Inventory: Radical politics, anti-authoritarian, independent, left-wing, small press
Left Bank Books is probably best described by their own hand-out sheet.
It is collectively owned and operated, community-based, not-for-profit, now in our 25th year, the oldest anarchist collective in the U.S. The collective is composed of a couple semi-independent projects, operating with a small paid staff and the aid of numerous volunteers who generously donate time and skills. We operate a retail store with new and used books: Left Bank Books; a wholesale and mailorder book distribution service: Left Bank Distribution; and we also sponsor, house and assist Books to Prisoners.

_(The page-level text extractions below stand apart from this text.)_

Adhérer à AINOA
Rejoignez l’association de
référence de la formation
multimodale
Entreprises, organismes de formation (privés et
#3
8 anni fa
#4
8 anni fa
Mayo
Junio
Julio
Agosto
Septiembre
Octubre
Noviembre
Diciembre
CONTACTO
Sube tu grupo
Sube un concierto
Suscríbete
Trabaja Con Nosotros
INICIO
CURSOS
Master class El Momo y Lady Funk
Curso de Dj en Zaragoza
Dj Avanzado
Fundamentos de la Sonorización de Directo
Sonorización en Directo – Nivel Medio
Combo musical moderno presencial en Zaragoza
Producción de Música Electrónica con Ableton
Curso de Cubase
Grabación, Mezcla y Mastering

It is located at the entrance to Pike Place Market between Pike Place Flowers and the Pike Place Bar and Grill. The blue $.25 bookstall in front benefits Books for Prisoners. The jawbreaker machine sports a “Solidarity Forever” sticker. The shop is brick-fronted below the windows, which are framed in old scuffed green trim and filled with magazines: Mother Jones, Wildearth, Alternative Press Review and a button board: “Free Mumia,” “I read banned books,” and “I’ll have the enemy du jour.”

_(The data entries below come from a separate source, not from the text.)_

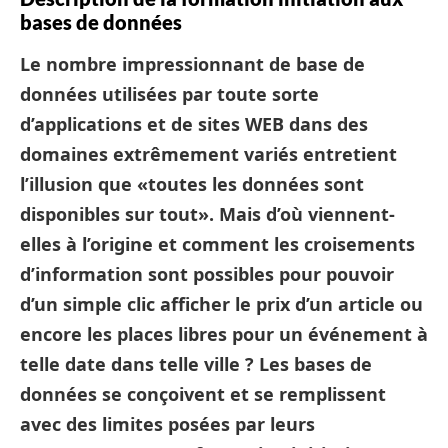
bases de données
Le nombre impressionnant de base de
données utilisées par toute sorte
d’applications et de sites WEB dans des
domaines extrêmement variés entretient
l’illusion que «toutes les données sont
disponibles sur tout». Mais d’où viennent-
elles à l’origine et comment les croisements
d’information sont possibles pour pouvoir
d’un simple clic afficher le prix d’un article ou
encore les places libres pour un événement à
telle date dans telle ville ? Les bases de
données se conçoivent et se remplissent
avec des limites posées par leurs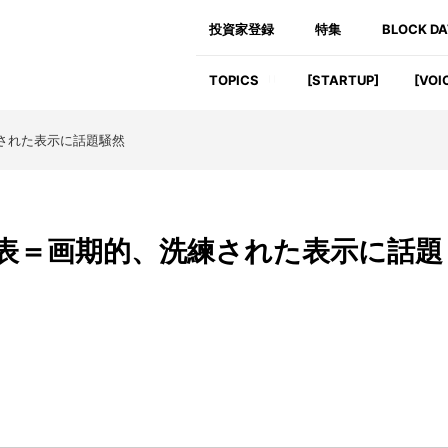
投資家登録
特集
BLOCK D
TOPICS
[STARTUP]
[VOI
洗練された表示に話題騒然
e 7発表＝画期的、洗練された表示に話題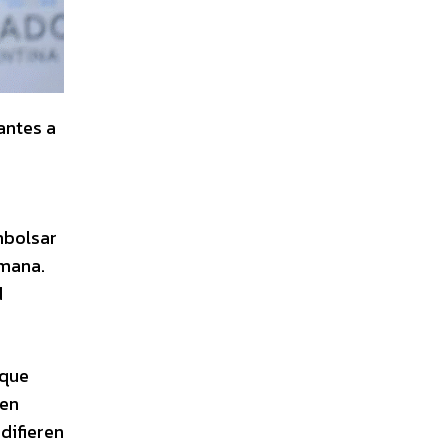
antes a
mbolsar
emana.
d
 que
ten
 difieren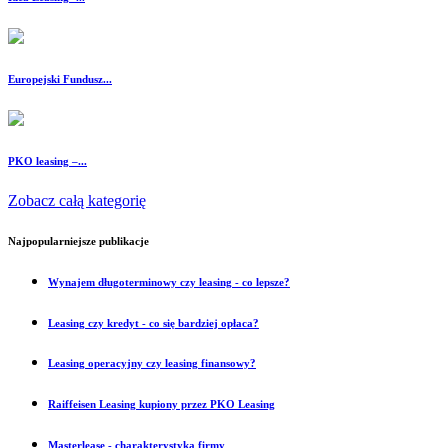
Europejski Fundusz...
PKO leasing –...
Zobacz całą kategorię
Najpopularniejsze publikacje
Wynajem długoterminowy czy leasing - co lepsze?
Leasing czy kredyt - co się bardziej opłaca?
Leasing operacyjny czy leasing finansowy?
Raiffeisen Leasing kupiony przez PKO Leasing
Masterlease - charakterystyka firmy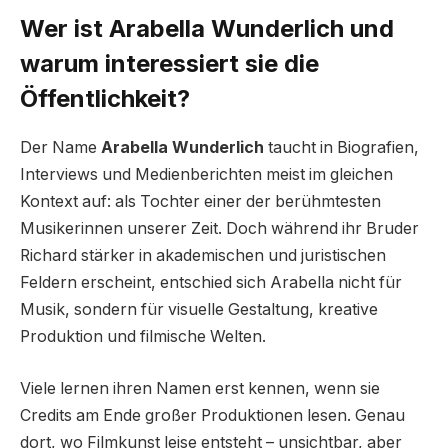
Wer ist Arabella Wunderlich und
warum interessiert sie die
Öffentlichkeit?
Der Name
Arabella Wunderlich
taucht in Biografien,
Interviews und Medienberichten meist im gleichen
Kontext auf: als Tochter einer der berühmtesten
Musikerinnen unserer Zeit. Doch während ihr Bruder
Richard stärker in akademischen und juristischen
Feldern erscheint, entschied sich Arabella nicht für
Musik, sondern für visuelle Gestaltung, kreative
Produktion und filmische Welten.
Viele lernen ihren Namen erst kennen, wenn sie
Credits am Ende großer Produktionen lesen. Genau
dort, wo Filmkunst leise entsteht – unsichtbar, aber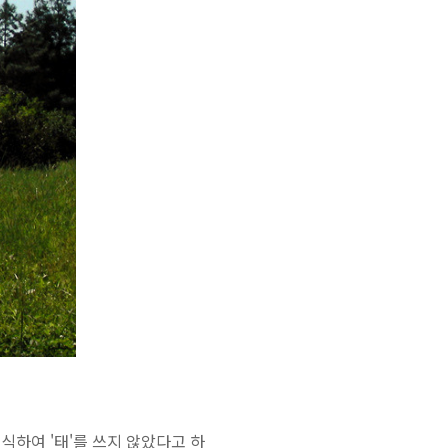
하여 '태'를 쓰지 않았다고 하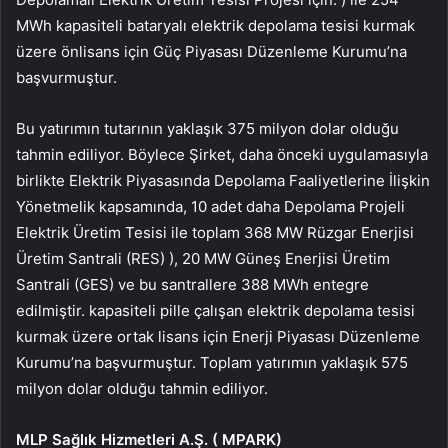
MWh kapasiteli bataryalı elektrik depolama tesisi kurmak
üzere önlisans için Güç Piyasası Düzenleme Kurumu’na
başvurmuştur.
Bu yatırımın tutarının yaklaşık 375 milyon dolar olduğu
tahmin ediliyor. Böylece Şirket, daha önceki uygulamasıyla
birlikte Elektrik Piyasasında Depolama Faaliyetlerine İlişkin
Yönetmelik kapsamında, 10 adet daha Depolama Projeli
Elektrik Üretim Tesisi ile toplam 368 MW Rüzgar Enerjisi
Üretim Santrali (RES) ), 20 MW Güneş Enerjisi Üretim
Santrali (GES) ve bu santrallere 388 MWh entegre
edilmiştir. kapasiteli pille çalışan elektrik depolama tesisi
kurmak üzere ortak lisans için Enerji Piyasası Düzenleme
Kurumu’na başvurmuştur. Toplam yatırımın yaklaşık 575
milyon dolar olduğu tahmin ediliyor.
MLP Sağlık Hizmetleri A.Ş. (
MPARK
)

Books visible in the window can include The World Trade Organization, A Guide to the Framework for International Trade and Harp Song for a Radical, The Life and Times of Victor Eugene Debs. A rack by the door has newsletters like Earth First, Fifth Estate, Industrial Worker and The Funny Times.
Posters proclaim Friends Don’t Let Friends Shop at Corporate Chain Stores. An ancient paper sign in the window, black on white, seems to be the original name sign for the store. Be warned. As you enter, a sign on the door reads We reserve the right to refuse service to people wearing fur.
The floors are painted red, and lead from the entrance up two more levels. A stairway from the second level winds up to a small second-floor section. The first level is devoted to fiction, by and about men to the right, by and about women to the left. The magazine rack is under the front window with choices from Erotica to Anarchy, Green Egg to High Times. A black-painted rack of “New Arrivals” heralds Crimes of War, Prison Writings, My Life is My Sundance, by Leonard Peltier, and Ecology of Fear, Los Angeles and the Imagination Disaster.” The left corner shelf is dedicated to the Pacific Northwest; the right corner shelf to The Beatles.
The New York Times and The Seattle Times are available. The circular desk has more books, coffee, and soft drinks. The maps on the meeting room walls, and the world map mouse pads seem to indicate that Left Bank Books considers the world its neighborhood. I wish them luck in bringing the neighbors together.